The development of computational techniques to analyze large and complex information, or big data, opens a window to studying the interaction between economics and politics. Natural language processing (NLP) and machine learning (ML) algorithms offer new approaches to examining intricate processes such as government’s regulation of markets. For example, traditional observational studies of the design of regulatory structure rely on thousands of hours of well-trained annotators coding laws to extract information on the delegation of decision-making authority to agencies, the administrative procedures that circumscribe this authority, the scope of regulation, the subsequent rules promulgated, and the impact on financial market participants. Using big data methods to analyze this predominantly text-based information reduces the time and expense of data collection and improves the validity and efficiency of estimates. Fast and accurate processing of complex information in real time enables decision-makers to evaluate alternative theories of regulatory structure and, ultimately, to predict which institutional arrangements lead to more efficient markets and under what conditions.

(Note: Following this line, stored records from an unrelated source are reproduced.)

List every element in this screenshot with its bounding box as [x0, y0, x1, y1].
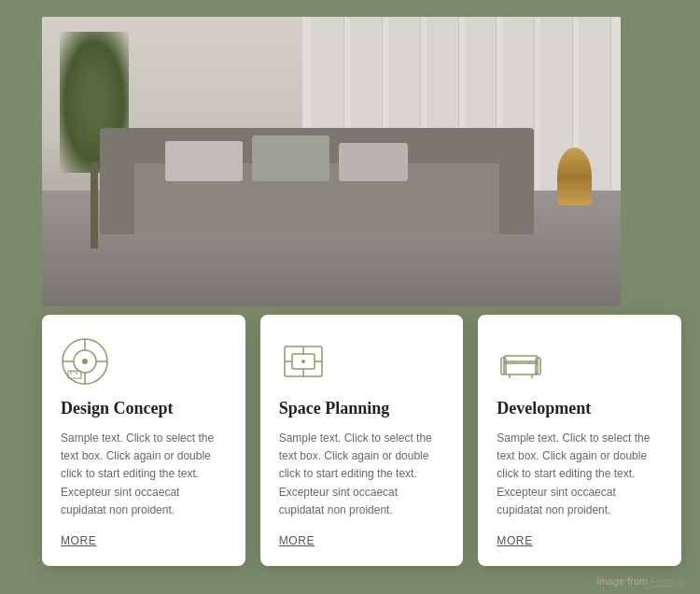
design-concept-card: Design Concept Sample text. Click to sel… — [42, 315, 245, 566]
image-credit: Image from Freepik — [596, 575, 685, 587]
hero-image — [42, 17, 621, 306]
development-more[interactable]: MORE — [497, 534, 663, 547]
space-planning-title: Space Planning — [279, 399, 445, 418]
development-text: Sample text. Click to select the text bo… — [497, 430, 663, 519]
svg-rect-19 — [504, 356, 538, 363]
design-concept-icon — [61, 337, 109, 386]
svg-rect-7 — [68, 371, 81, 378]
background: Design Concept Sample text. Click to sel… — [0, 0, 700, 594]
development-card: Development Sample text. Click to select… — [478, 315, 681, 566]
space-planning-card: Space Planning Sample text. Click to sel… — [260, 315, 464, 566]
space-planning-more[interactable]: MORE — [279, 534, 445, 547]
svg-point-17 — [301, 360, 305, 363]
design-concept-more[interactable]: MORE — [61, 534, 227, 547]
freepik-link[interactable]: Freepik — [651, 575, 685, 587]
development-icon — [497, 337, 545, 386]
design-concept-text: Sample text. Click to select the text bo… — [61, 430, 227, 519]
development-title: Development — [497, 399, 663, 418]
image-credit-text: Image from — [596, 575, 651, 587]
space-planning-text: Sample text. Click to select the text bo… — [279, 430, 445, 519]
cards-section: Design Concept Sample text. Click to sel… — [42, 315, 681, 566]
design-concept-title: Design Concept — [61, 399, 227, 418]
svg-point-6 — [82, 359, 88, 364]
space-planning-icon — [279, 337, 328, 386]
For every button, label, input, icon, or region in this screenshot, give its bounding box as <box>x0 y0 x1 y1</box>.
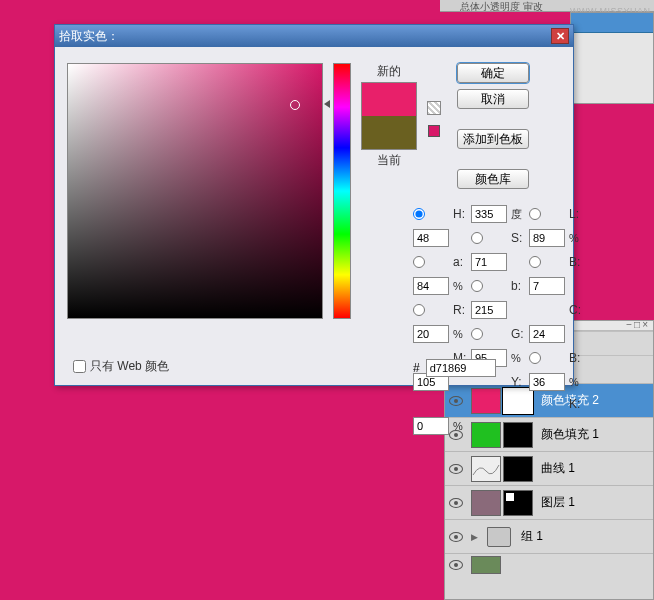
new-color-swatch <box>362 83 416 116</box>
layer-row[interactable] <box>445 553 653 575</box>
layer-thumb[interactable] <box>471 456 501 482</box>
web-only-checkbox[interactable]: 只有 Web 颜色 <box>73 358 169 375</box>
color-libraries-button[interactable]: 颜色库 <box>457 169 529 189</box>
label-l: L: <box>569 207 583 221</box>
layer-row[interactable]: ▶ 组 1 <box>445 519 653 553</box>
color-picker-dialog: 拾取实色： ✕ 新的 当前 确定 取消 添加到色板 颜色库 <box>54 24 574 386</box>
current-label: 当前 <box>377 152 401 169</box>
input-g[interactable] <box>529 325 565 343</box>
label-b: B: <box>569 255 583 269</box>
saturation-value-field[interactable] <box>67 63 323 319</box>
hex-label: # <box>413 361 420 375</box>
layer-mask[interactable] <box>503 456 533 482</box>
hue-slider[interactable] <box>333 63 351 319</box>
layer-thumb[interactable] <box>471 556 501 574</box>
color-fields: H:度 L: S:% a: B:% b: R: C:% G: M:% B: Y:… <box>413 205 583 435</box>
visibility-icon[interactable] <box>449 498 463 508</box>
layer-name: 曲线 1 <box>541 460 575 477</box>
unit-y: % <box>569 376 583 388</box>
close-button[interactable]: ✕ <box>551 28 569 44</box>
expand-icon[interactable]: ▶ <box>471 532 481 542</box>
radio-h[interactable] <box>413 208 425 220</box>
sv-indicator <box>324 100 330 108</box>
dialog-title: 拾取实色： <box>59 28 119 45</box>
input-y[interactable] <box>529 373 565 391</box>
radio-b[interactable] <box>529 256 541 268</box>
hex-input[interactable] <box>426 359 496 377</box>
label-y: Y: <box>511 375 525 389</box>
radio-a[interactable] <box>413 256 425 268</box>
gamut-warning-icon[interactable] <box>427 101 441 115</box>
ok-button[interactable]: 确定 <box>457 63 529 83</box>
websafe-swatch[interactable] <box>428 125 440 137</box>
input-k[interactable] <box>413 417 449 435</box>
label-bb: B: <box>569 351 583 365</box>
input-c[interactable] <box>413 325 449 343</box>
unit-m: % <box>511 352 525 364</box>
label-r: R: <box>453 303 467 317</box>
radio-bb[interactable] <box>529 352 541 364</box>
background-fragment <box>570 12 654 104</box>
unit-b: % <box>453 280 467 292</box>
label-s: S: <box>511 231 525 245</box>
folder-icon[interactable] <box>487 527 511 547</box>
label-a: a: <box>453 255 467 269</box>
label-g: G: <box>511 327 525 341</box>
label-k: K: <box>569 397 583 411</box>
current-color-swatch[interactable] <box>362 116 416 149</box>
label-c: C: <box>569 303 583 317</box>
unit-s: % <box>569 232 583 244</box>
unit-k: % <box>453 420 467 432</box>
visibility-icon[interactable] <box>449 532 463 542</box>
input-s[interactable] <box>529 229 565 247</box>
radio-l[interactable] <box>529 208 541 220</box>
layer-name: 组 1 <box>521 528 543 545</box>
label-b2: b: <box>511 279 525 293</box>
layer-row[interactable]: 图层 1 <box>445 485 653 519</box>
new-label: 新的 <box>377 63 401 80</box>
web-only-input[interactable] <box>73 360 86 373</box>
color-preview <box>361 82 417 150</box>
add-swatch-button[interactable]: 添加到色板 <box>457 129 529 149</box>
label-h: H: <box>453 207 467 221</box>
input-b[interactable] <box>413 277 449 295</box>
input-r[interactable] <box>471 301 507 319</box>
radio-g[interactable] <box>471 328 483 340</box>
layer-row[interactable]: 曲线 1 <box>445 451 653 485</box>
unit-c: % <box>453 328 467 340</box>
visibility-icon[interactable] <box>449 560 463 570</box>
radio-b2[interactable] <box>471 280 483 292</box>
sv-cursor <box>290 100 300 110</box>
cancel-button[interactable]: 取消 <box>457 89 529 109</box>
web-only-label: 只有 Web 颜色 <box>90 358 169 375</box>
input-h[interactable] <box>471 205 507 223</box>
layer-mask[interactable] <box>503 490 533 516</box>
layer-thumb[interactable] <box>471 490 501 516</box>
input-b2[interactable] <box>529 277 565 295</box>
unit-h: 度 <box>511 207 525 222</box>
radio-s[interactable] <box>471 232 483 244</box>
visibility-icon[interactable] <box>449 464 463 474</box>
layer-name: 图层 1 <box>541 494 575 511</box>
input-a[interactable] <box>471 253 507 271</box>
input-l[interactable] <box>413 229 449 247</box>
dialog-titlebar[interactable]: 拾取实色： ✕ <box>55 25 573 47</box>
radio-r[interactable] <box>413 304 425 316</box>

Big data methods undoubtedly equip researchers with tools to study political economy questions that could not be addressed previously. As we have witnessed, however, the term “big data” has been thrust into the zeitgeist in recent years with no consistent meaning or framework for interpreting results. Indeed, many computational analysts view big data as synonymous with causal inference: correlation supplants the need for explanation. As Rocío Titiunik (2015) explains, however, increasing the number of observations or variables in a data set does not resolve causation. 1

We have always had “data,” and lots of it. So what is different about big data today? What is new this time around can be summarized along three dimensions: granularity, real time, and textual pattern recognition. With computational advances in the data sciences, researchers can now go beyond keyword searches and use more sophisticated word sequencing to construct measures, thereby reducing error and potential bias (Lewis 2014). Why is this important? Many public policy decisions rely on temporaneous data to predict impact and mitigate potential unintended consequences. Data science techniques thereby facilitate the management and processing of large quantities of information at rapid speeds, the availability of which can lead to better-informed policy.

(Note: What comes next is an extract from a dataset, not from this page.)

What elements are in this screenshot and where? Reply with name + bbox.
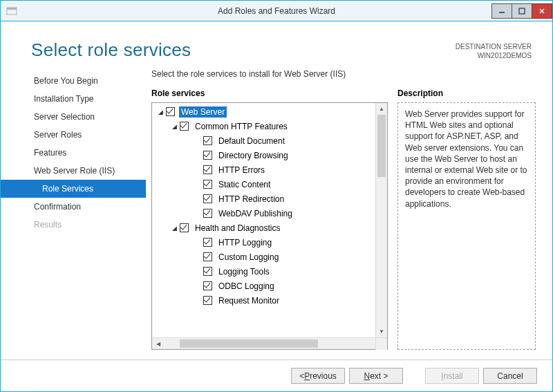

The purpose of this paper is to illustrate how these new computational data science methods can enhance political economy research. We apply these tools to analyze the design of financial regulatory structure in the United States since 1950. The centerpiece of this work is a large database encoding the text of financial regulation laws. Among other variables, we code the amount of regulatory authority delegated to executive agencies and the procedural constraints associated with the use of that authority. The analysis requires aggregating measures from thousands of pages of text-based data sources with tens of thousands of provisions, containing millions of words. Such a large-scale data project is time-consuming, expensive, and subject to potential measurement error. To mitigate these limitations and demonstrate the robustness of the coding procedures, we employ data science techniques to complement the observational study of financial regulatory structure. The computational analyses conducted: (1) enable sensitivity analysis around manual rules-based coding, (2) identify the magnitude and location of potential error, and (3) allow for benchmarking. The results indicate that, while the manual coding rules perform better than unstructured text alone, the accuracy of the estimates improves significantly when both methods are combined. Thus, our results underscore the complementarities of computational sciences and traditional social sciences (rules-based coding) methods when examining important political economy questions.

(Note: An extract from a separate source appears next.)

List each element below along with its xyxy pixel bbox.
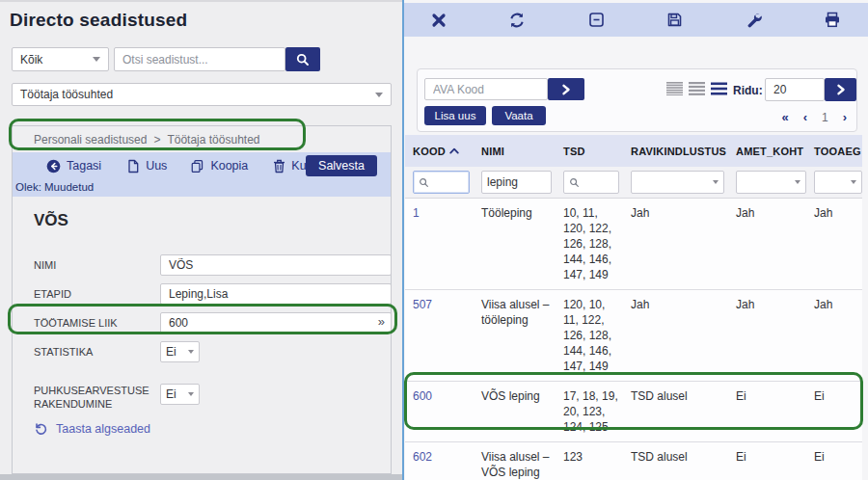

The first section of the paper surveys the literature on delegation and agency design, highlighting the role of uncertainty and conflict as key determinants of regulatory architecture. The central hypothesis derived from this literature is that the closer the policy preferences of Congress and the executive, the more discretionary authority is delegated to agencies. To empirically test this hypothesis, the subsequent section details the rules and criteria used to construct the financial regulatory structure database. The statistical analysis reaffirms the political nature of financial market regulation: the closer the policy preferences of Congress and the executive, the more discretionary authority is delegated. To check the robustness of these findings, we recode the financial regulation laws using NLP, which converts the text into machine-readable form. We then apply both a naive and naive Bayes model to compare three coding schemes to predict agency discretion, noting that combined methods perform best. We conclude with a discussion of the implications of incorporating computational methods into text-based coding to improve the validity and robustness of the findings.

DELEGATION, DISCRETION, AND FINANCIAL REGULATORY DESIGN

As a necessary preamble, this section reviews the literature on delegation and agency design. The extensive corpus of work on the delegation of policymaking authority to administrative agencies can usefully be separated along three lines. First, why does Congress delegate regulatory authority? Second, how does Congress constrain agency decision-making, if at all? And third, given the answers to questions one and two, what drives the amount of substantive discretionary authority delegated by Congress?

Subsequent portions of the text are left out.